CF2065F Skibidus and Slay

Let's define the majority of a sequence of $ k $ elements as the unique value that appears strictly more than $ \left \lfloor {\frac{k}{2}} \right \rfloor $ times. If such a value does not exist, then the sequence does not have a majority. For example, the sequence $ [1,3,2,3,3] $ has a majority $ 3 $ because it appears $ 3 > \left \lfloor {\frac{5}{2}} \right \rfloor = 2 $ times, but $ [1,2,3,4,5] $ and $ [1,3,2,3,4] $ do not have a majority. Skibidus found a tree $ ^{\text{∗}} $ of $ n $ vertices and an array $ a $ of length $ n $ . Vertex $ i $ has the value $ a_i $ written on it, where $ a_i $ is an integer in the range $ [1, n] $ . For each $ i $ from $ 1 $ to $ n $ , please determine if there exists a non-trivial simple path $ ^{\text{†}} $ such that $ i $ is the majority of the sequence of integers written on the vertices that form the path. $ ^{\text{∗}} $ A tree is a connected graph without cycles. $ ^{\text{†}} $ A sequence of vertices $ v_1, v_2, ..., v_m $ ( $ m \geq 2 $ ) forms a non-trivial simple path if $ v_i $ and $ v_{i+1} $ are connected by an edge for all $ 1 \leq i \leq m - 1 $ and all $ v_i $ are pairwise distinct.

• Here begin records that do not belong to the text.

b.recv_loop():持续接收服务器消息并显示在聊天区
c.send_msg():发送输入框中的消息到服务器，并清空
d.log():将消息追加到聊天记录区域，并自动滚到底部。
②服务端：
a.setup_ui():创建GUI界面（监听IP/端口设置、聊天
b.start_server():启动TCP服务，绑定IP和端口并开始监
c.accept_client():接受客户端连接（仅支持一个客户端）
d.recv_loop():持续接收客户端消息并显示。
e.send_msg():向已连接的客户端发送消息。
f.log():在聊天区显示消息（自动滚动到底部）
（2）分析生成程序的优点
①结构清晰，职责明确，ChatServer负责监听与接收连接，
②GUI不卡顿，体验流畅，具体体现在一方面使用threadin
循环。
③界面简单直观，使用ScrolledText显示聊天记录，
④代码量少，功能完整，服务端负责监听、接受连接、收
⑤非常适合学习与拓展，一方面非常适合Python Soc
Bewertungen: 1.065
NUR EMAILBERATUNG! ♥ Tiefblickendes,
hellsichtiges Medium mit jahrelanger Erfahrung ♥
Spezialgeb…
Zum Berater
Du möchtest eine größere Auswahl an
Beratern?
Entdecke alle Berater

Note that the path must consist of at least $ 2 $ vertices.

Each test contains multiple test cases. The first line contains the number of test cases $ t $ ( $ 1 \le t \le 10^4 $ ). The description of the test cases follows. The first line of each test case contains a single integer $ n $ ( $ 2 \le n \le 5 \cdot 10^5 $ ) — the number of vertices. The second line of each test case contains $ a_1,a_2,\ldots,a_n $ ( $ 1 \le a_i \le n $ ) — the integers written on the vertices. Each of the next $ n-1 $ lines contains two integers $ u_i $ and $ v_i $ , denoting the two vertices connected by an edge ( $ 1 \le u_i,v_i \le n $ , $ u_i \neq v_i $ ). It is guaranteed that the given edges form a tree. It is guaranteed that the sum of $ n $ over all test cases does not exceed $ 5 \cdot 10^5 $ .

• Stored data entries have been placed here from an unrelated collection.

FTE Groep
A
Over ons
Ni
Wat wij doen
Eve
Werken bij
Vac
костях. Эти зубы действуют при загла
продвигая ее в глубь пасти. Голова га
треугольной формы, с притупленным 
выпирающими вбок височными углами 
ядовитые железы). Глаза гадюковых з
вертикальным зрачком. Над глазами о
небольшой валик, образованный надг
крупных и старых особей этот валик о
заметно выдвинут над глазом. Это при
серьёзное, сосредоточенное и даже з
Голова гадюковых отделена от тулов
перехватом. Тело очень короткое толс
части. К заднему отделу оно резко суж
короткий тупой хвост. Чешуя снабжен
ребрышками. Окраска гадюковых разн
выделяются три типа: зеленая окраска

For each test case, output a binary string $ s $ of length $ n $ on a separate line. $ s_i $ should be computed as follows: - If there is a non-trivial path containing $ i $ as the majority, $ s_i $ is '1'; - Otherwise, $ s_i $ is '0'.

In the first test case, there is no non-trivial path with $ 1 $ , $ 2 $ , or $ 3 $ as a majority, so the binary string outputted is "000". In the second test case, $ 1\rightarrow 2\rightarrow 4 $ is a non-trivial path with $ 3 $ as a majority.